The man, whose identity is being withheld until a relative is notified, was shot around 9:30 a.m. at Thomas Circle and Massachusetts Avenue NW and was pronounced dead at the scene, according to D.C. police. A homicide investigation is currently underway. At the scene on Monday, Assistant D.C. Police Chief Andre Wright said his team recovered a firearm but released no further details on possible motives or suspects.
Shortly after the shooting, the city cleared the small homeless encampment at Thomas Circle, according to Alexandra Bailey, a commissioner of Advisory Neighborhood Commission 2F08. She says that some of the people landed there after the National Park Service cleared encampments at nearby Burke Park and Samuel Gompers Memorial Park last summer.
“I was just devastated,” says Bailey of how she felt after learning of the shooting. “Everybody should have been housed last summer. This shouldn’t have even been something that could possibly have happened.”
Bailey says she and other members of the Ward 2 Mutual Aid group sought to support Thomas Circle residents when the city announced they were clearing the area. Clearings are often traumatic, especially because most people have nowhere else to store their personal belongings. Some neighbors offered to help, including Bailey who says she is currently storing a generator for an evicted resident in her basement.
“We’re just dispersing people. We disconnect them from each other. We disconnect them from resources,” she continues. “We end up with situations like this one.”
Monday evening, mutual aid organizers also raised money to shelter people affected by the clearings. The D.C. government provided hotel rooms for some, says Bailey, through D.C.’s Pandemic Emergency Program for Medically Vulnerable Individuals (PEP-V) program — but not everyone, Bailey adds. By her count, there were at least four younger people, including one couple, who were not offered housing. Mutual aid organizers raised enough to provide hotel rooms for three-to-four days.
“I’m going to continue to push and fundraise and we are also going to be pushing to get them into PEP-V and then into a permanent supportive house as soon as possible,” says Bailey.
Ward 2 Councilmember Brooke Pinto, meanwhile, says the Office of the Deputy Mayor for Health and Human Services told her everyone living outside at Thomas Circle was offered housing through the PEP-V program, but two refused. (Bailey disputes this.) The Office of the Deputy Mayor for Health and Human Services did not respond to a request for comment.

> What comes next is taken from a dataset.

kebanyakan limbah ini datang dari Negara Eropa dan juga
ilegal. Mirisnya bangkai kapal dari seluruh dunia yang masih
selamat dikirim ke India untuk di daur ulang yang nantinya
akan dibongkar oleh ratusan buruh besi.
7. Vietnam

While overall homelessness has decreased over the last decade, Deputy Mayor for Health and Human Services Wayne Turnage tells the Post the number of encampments has increased more than 40%. Both government officials and neighbors are at odds on how to respond.
Some people have connected increased crime with the homeless encampments. Bailey says that is untrue and, worse, dehumanizing. “They’re very kind, decent people. And not only did they not deserve the terrible murder that happened yesterday, they definitely didn’t deserve the way we responded,” she says in reference to the clearing.

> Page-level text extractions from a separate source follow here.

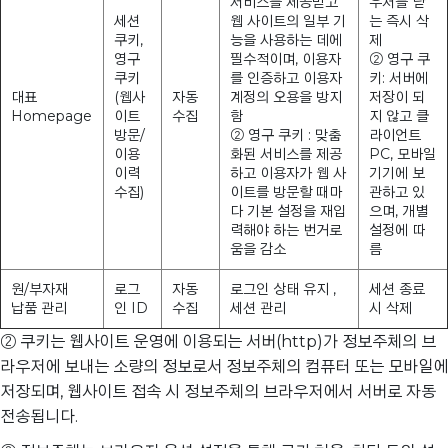
서비스를 제공받고
우저를 닫
세션
웹 사이트의 일부 기
는 즉시 삭
쿠키,
능을 사용하는 데에
제
영구
필수적이며, 이용자
② 영구 쿠
쿠키
를 인증하고 이용자
키: 서버에
대표
(웹사
자동
계정의 오용을 방지
저장이 되
Homepage
이트
수집
함
지 않고 클
방문/
② 영구 쿠키 : 맞춤
라이언트
이용
화된 서비스를 제공
PC, 모바일
이력
하고 이용자가 웹 사
기기에 보
수집)
이트를 방문할 때마
관하고 있
다 기본 설정을 재입
으며, 개별
력해야 하는 번거로
설정에 따
움을 감소
름
원/부자재
로그
자동
로그인 상태 유지 ,
세션 종료
납품 관리
인 ID
수집
세션 관리
시 삭제
② 쿠키는 웹사이트 운영에 이용되는 서버(http)가 정보주체의 브
라우저에 보내는 소량의 정보로서 정보주체의 컴퓨터 또는 모바일에
저장되며, 웹사이트 접속 시 정보주체의 브라우저에서 서버로 자동
전송됩니다.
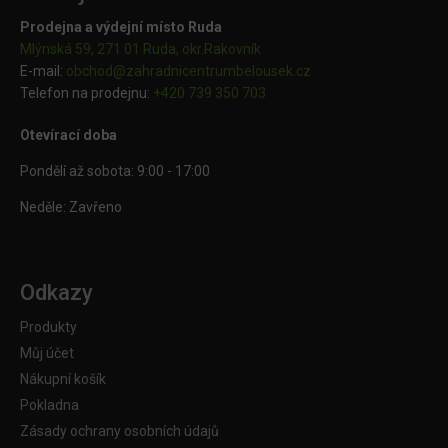
Prodejna a výdejní místo Ruda
Mlýnská 59, 271 01 Ruda, okr.Rakovník
E-mail:
obchod@
zahradnicentrumbelousek.cz
Telefon na prodejnu:
+420 739 350 703
Otevírací doba
Pondělí až sobota: 9:00 - 17:00
Neděle: Zavřeno
Odkazy
Produkty
Můj účet
Nákupní košík
Pokladna
Zásady ochrany osobních údajů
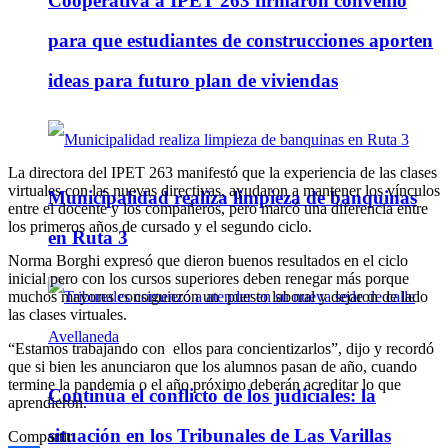
Cooperativa a IPET 263 firmaron convenio
para que estudiantes de construcciones aporten
ideas para futuro plan de viviendas
La directora del IPET 263 manifestó que la experiencia de las clases
virtuales con las nuevas directivas, ayudaron a mantener los vínculos
Municipalidad realiza limpieza de banquinas
entre el docente y los compañeros, pero marcó una diferencia entre
los primeros años de cursado y el segundo ciclo.
en Ruta 3
Norma Borghi expresó que dieron buenos resultados en el ciclo
inicial pero con los cursos superiores deben renegar más porque
muchos mayores consiguieron un puesto laboral y dejaron de lado
las clases virtuales.
“Estamos trabajando con ellos para concientizarlos”, dijo y recordó
que si bien les anunciaron que los alumnos pasan de año, cuando
termine la pandemia o el año próximo deberán acreditar lo que
Continúa el conflicto de los judiciales: la
aprendieron.
situación en los Tribunales de Las Varillas
Compartir:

The Bowser administration has permanently shut down several of the city’s encampment sites, with the goal of moving people from tents into stable housing. According to an April budget report to the Committee on Health, the pilot program has a 64% success rate. The pilot program has come under scrutiny, however. “I worry this rush to remove and bar neighbors from the streets comes at a cost of rupturing trust in government further and signals the wrong priorities of erasing and harming our unhoused neighbors versus caring for them,” said Ward 4 Councilmember Janeese Lewis George during an oversight hearing on the program.

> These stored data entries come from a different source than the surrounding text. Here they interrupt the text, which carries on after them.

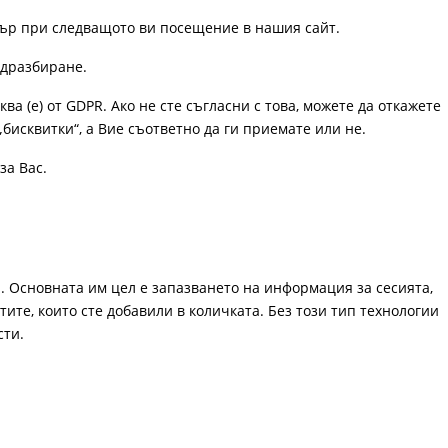
узър при следващото ви посещение в нашия сайт.
одразбиране.
ква (е) от GDPR. Ако не сте съгласни с това, можете да откажете
„бисквитки“, а Вие съответно да ги приемате или не.
за Вас.
. Основната им цел е запазването на информация за сесията,
ите, които сте добавили в количката. Без този тип технологии
сти.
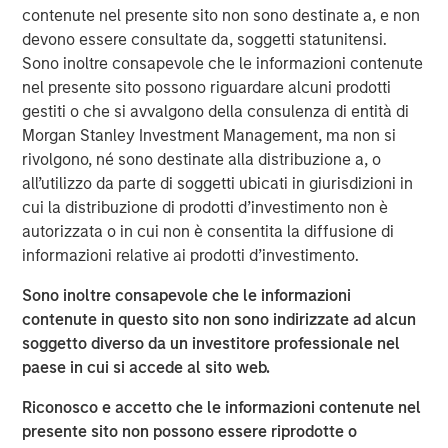
24% and certain members of his family
contenute nel presente sito non sono destinate a, e non
approximately 6%) in exchange for equal shares and
devono essere consultate da, soggetti statunitensi.
percentage in Nissos.
Sono inoltre consapevole che le informazioni contenute
nel presente sito possono riguardare alcuni prodotti
MSPEA and Profex have agreed to subscribe for
gestiti o che si avvalgono della consulenza di entità di
shares in Nissos 56% and 14% respectively. MSPEA
Morgan Stanley Investment Management, ma non si
and Profex will subscribe for cash, 48.3m euro in
rivolgono, né sono destinate alla distribuzione a, o
total.
all’utilizzo da parte di soggetti ubicati in giurisdizioni in
Nissos has agreed to purchase shares,
cui la distribuzione di prodotti d’investimento non è
representing approximately 52.3% of the share
autorizzata o in cui non è consentita la diffusione di
capital of KORRES, (approximately 6.6% of the share
informazioni relative ai prodotti d’investimento.
capital of KORRES held by Giorgos Korres and
Sono inoltre consapevole che le informazioni
approximately 45.7% held by other shareholders), at
contenute in questo sito non sono indirizzate ad alcun
a price of 5.08 per share.
soggetto diverso da un investitore professionale nel
paese in cui si accede al sito web.
Completion of all the steps set out above is conditional
Riconosco e accetto che le informazioni contenute nel
on, among other things, consent by the lending banks of
presente sito non possono essere riprodotte o
Korres.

In a statement to DCist/WAMU, DowntownDC Business Improvement District (BID) Acting President Gerren Price says Thomas Circle is closed to homeless encampments until further notice, based on conversations with the deputy mayor. He also says the BID requested a police briefing, which will take place Wednesday afternoon. “We look forward to working closely with MPD and the city to ensure that the entire community — residents, workers, visitors, and the unhoused — is safe during this difficult time,” says Price via email. “We are saddened by Monday’s horrific act of violence, which led to the loss of a life of one of our unhoused neighbors.”
Homeless advocates say threats and violence against unhoused people have increased in recent years, which they note correlates with the growing presence of visible homelessness. Just two months ago, multiple people experiencing homelessness were attacked — five shootings over nine days, two resulting in deaths. Police quickly made an arrest. Residents who are or formerly homeless were not surprised by the attacks targeting unhoused people.
“This is what we go through. The police, the government, they don’t give a damn about us. They look at us as if we’re the problem,” Donté Turner, a Street Sense Media writer and vendor, told DCist/WAMU.